Although she has already made an impact, the young professional quit her job as a sustainability manager for the New York City Department of Agriculture to "do something more."
Singer left her position and launched The Simply Co. in October 2014, a sustainable home cleaning goods line inspired by the products she makes and uses in her own home with ingredients and quality she can control.
The idea sparked when friends and family started asking her for recommendations for safe and non-toxic cleaning products. After scouring store shelves and the Web, Singer couldn't find one product that she felt comfortable recommending because most of them contained toxic, carcinogenic chemicals or were not low-trash.

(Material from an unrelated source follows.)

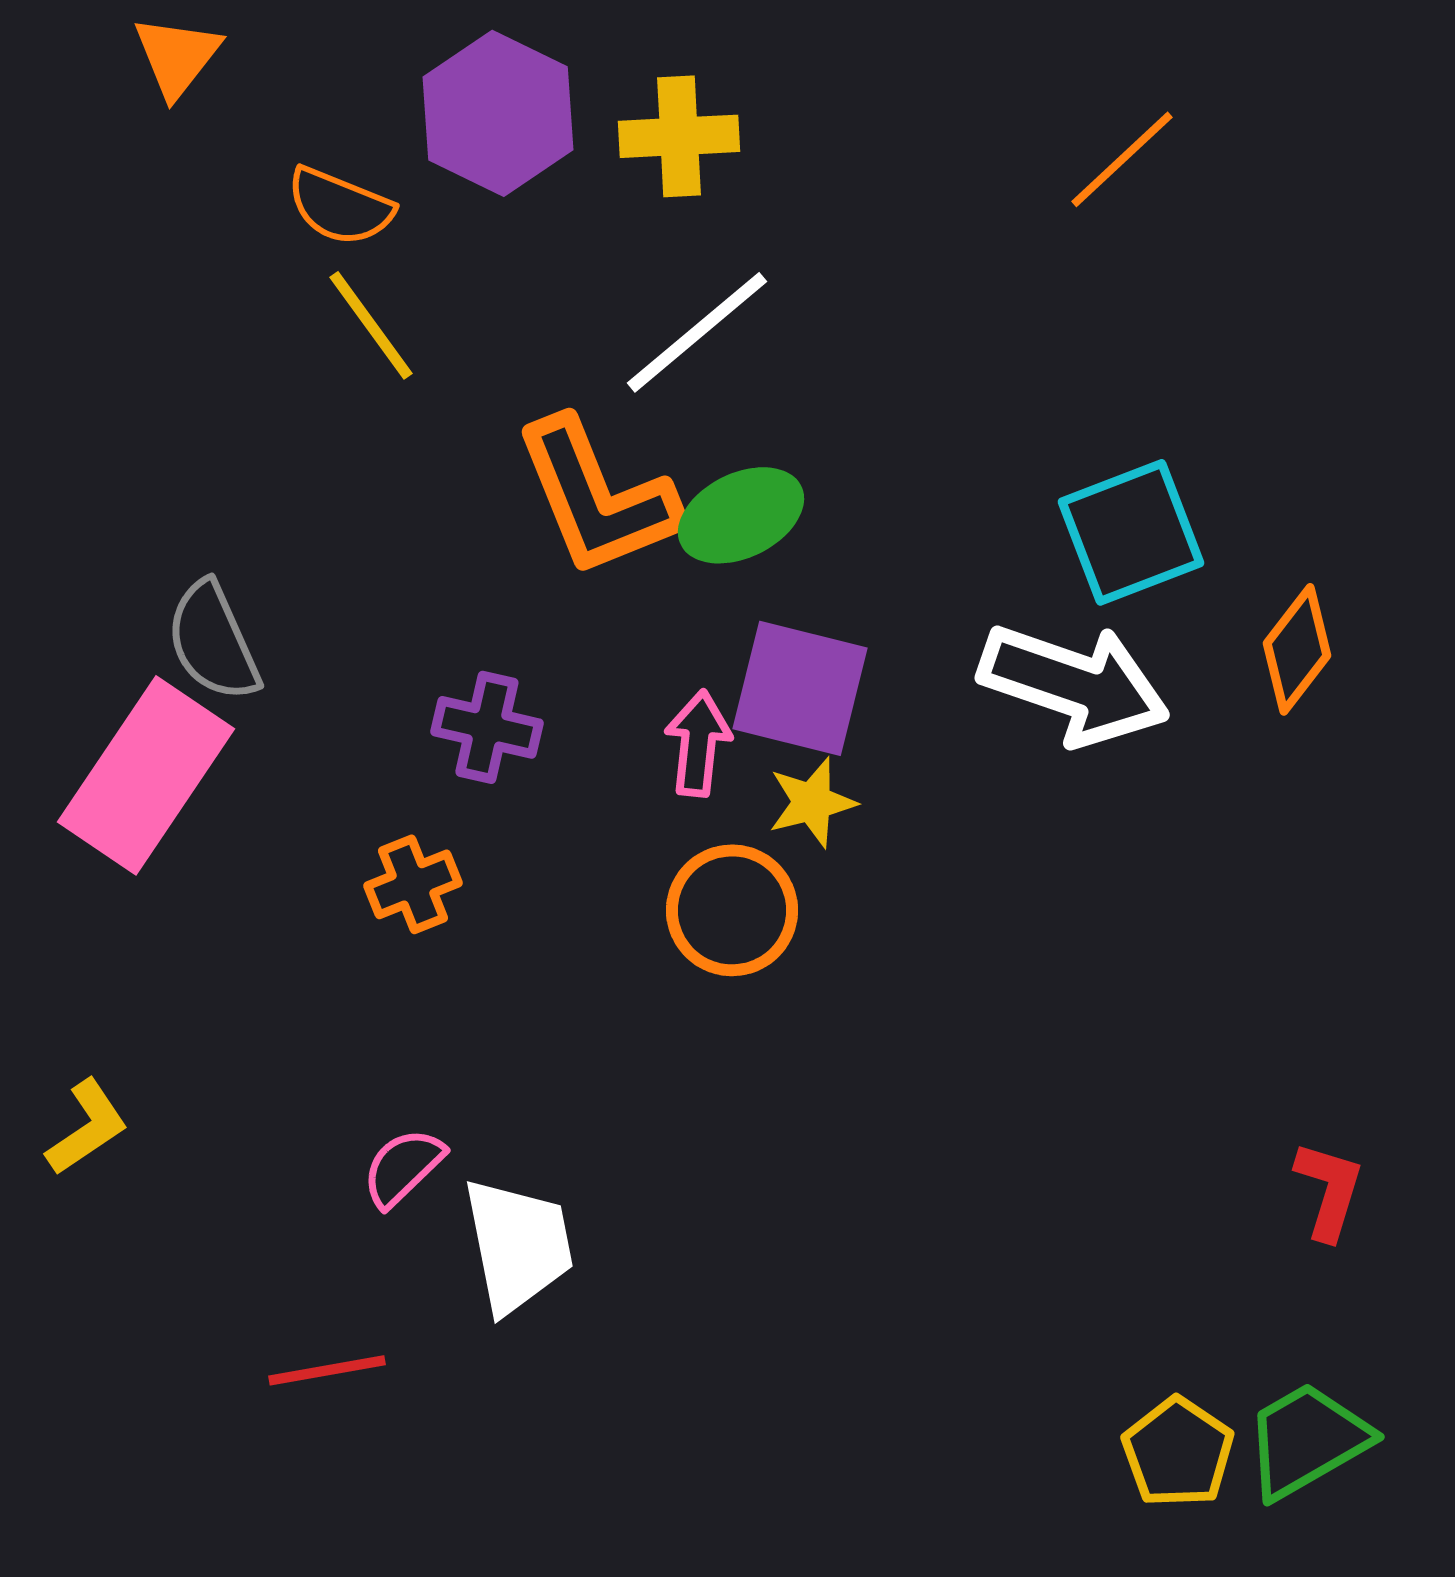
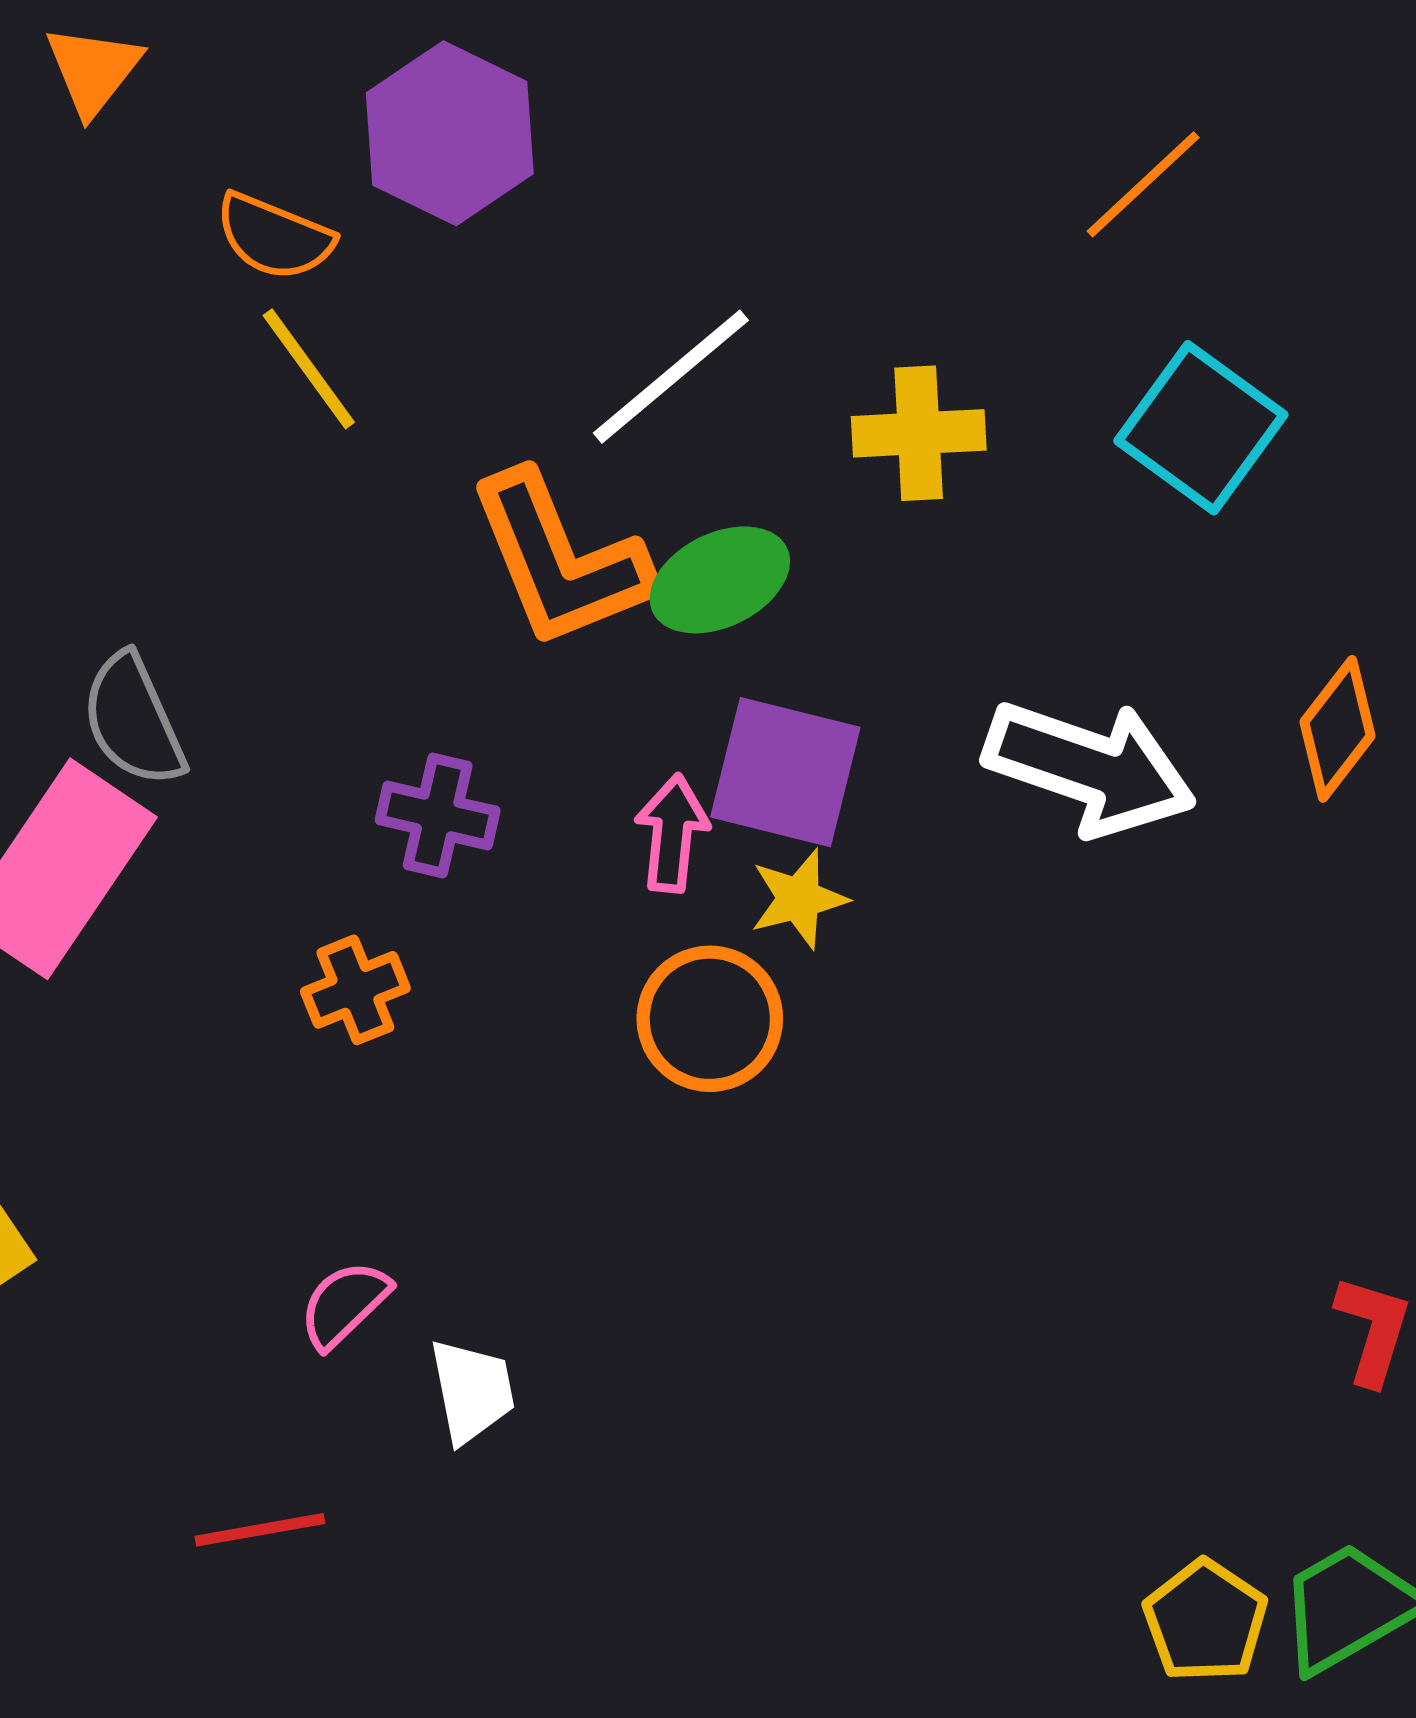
yellow cross: (679, 136) -> (919, 433), moved
cyan square: (1131, 532) -> (1201, 428), moved, turned -33
white trapezoid: (518, 1245) -> (472, 1391), size x0.7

"People deserve to know what's in their products that they're putting in their homes, that are touching their bodies, that are going on their clothes and into the water into the environment," she said. "I wanted to provide people with the products I make for myself because I think chemicals should have no place in our homes."
Singer has received a very positive response to her effort to provide clean, safe organic cleaning products for people who want it. Her Kickstarter campaign exceeded her $10,000 goal considerably, reaping $41,000.
The green entrepreneur now has 1,000 orders of natural three-ingredient laundry powder to fill, in addition to laundry balls, the reusable and sustainable equivalent to dryer sheets. Although the goal for any business is to sell units, Singer has a broader outlook.
"It's not the typical business model, but I kind of wish that everyone would make their products, which is to say that I wish that my business model didn't have to exist," she said. "Ultimately, my goal is for people to realize that you don't need toxic chemicals to clean your home."
As Singer continues to spread the green message, she acknowledges that diving into a total zero-waste lifestyle isn't for everyone, but small steps like bringing reusable cutlery to work and carrying a reusable bag can have a big impact.
"It is possible to not produce trash. It's definitely possible to produce less trash. Living sustainably is so stigmatized in a negative way -- but this is everybody's earth."